Development of a vibrant and dynamic private sector requires a functional and enabling commercial environment in any country that wants to host such an engine of growth. It will therefore be critical for all countries on the African continent to make even faster progress in improving the investment climate by lowering the cost of doing business. This easily calculable cost is now a widely published yardstick by which all aspiring middle-income countries can be and are very publicly ranked. Minimizing it will allow such countries to position themselves much better and participate fully in an eventual recovery of global demand and investment.
Beyond regulatory and governance reform, it is important to stress that to achieve pre-crisis growth rates, Africa would need $50 billion to finance the investment-savings gap. To achieve the 7 percent growth rate that is deemed necessary to achieve the MDGs, the financing gap rises to $117 billion. Although some middle-income countries may be able to effectively mobilize both domestic and foreign investment, low-income countries and fragile states will need support.
The Group of Twenty industrialized and emerging market countries' commitment at their April summit to increase support for low-income countries, particularly in Africa, in response to the current global crisis, is a necessary but not sufficient condition for recovery. It must be accompanied by a determination not to reverse the gains from economic reforms that have contributed so much to African economies' resilience to the world recession.

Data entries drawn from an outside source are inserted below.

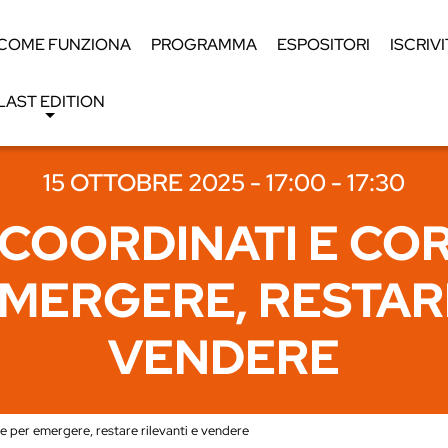
COME FUNZIONA
PROGRAMMA
ESPOSITORI
ISCRIVI
LAST EDITION
15 OTTOBRE 2025 - 17:00 - 17:30
COORDINATI E COR
EMERGERE, RESTARE
VENDERE
ve per emergere, restare rilevanti e vendere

We at the AfDB have responded expeditiously to the international slowdown. We have used our convening capacity to provide a platform for debate, sharing experience and advocacy for Africa's voice among the continent's economic leaders. In full realization that close collaboration among international financial institutions will be critical at this time, the bank has intensified its cooperation with other development partners in a search for targeted crisis intervention strategies through which we can pool our resources, expertise, and comparative advantage to enhance pan-African economic prospects.
The most critical issue for the bank at this stage is how to strike a balance between enacting short-term crisis responses and remaining focused on the long-term issues. It must not be forgotten that longer-term strategies—such as the development of infrastructure, encouraging economic integration, and establishing a skilled labor force—hold the key to Africa's growth trajectory. For that reason they are also all core areas in the AfDB's Medium-Term Strategy.
There is no doubt that the impact of the global crisis on Africa constitutes a major setback. Our firm belief remains that the long-term economic prospects for Africa are strongly positive, provided we respond to the impact of the current crisis on Africa in a coordinated way, while remaining focused on the long-term needs for a continent that aspires to earn its livelihood through trade and investment.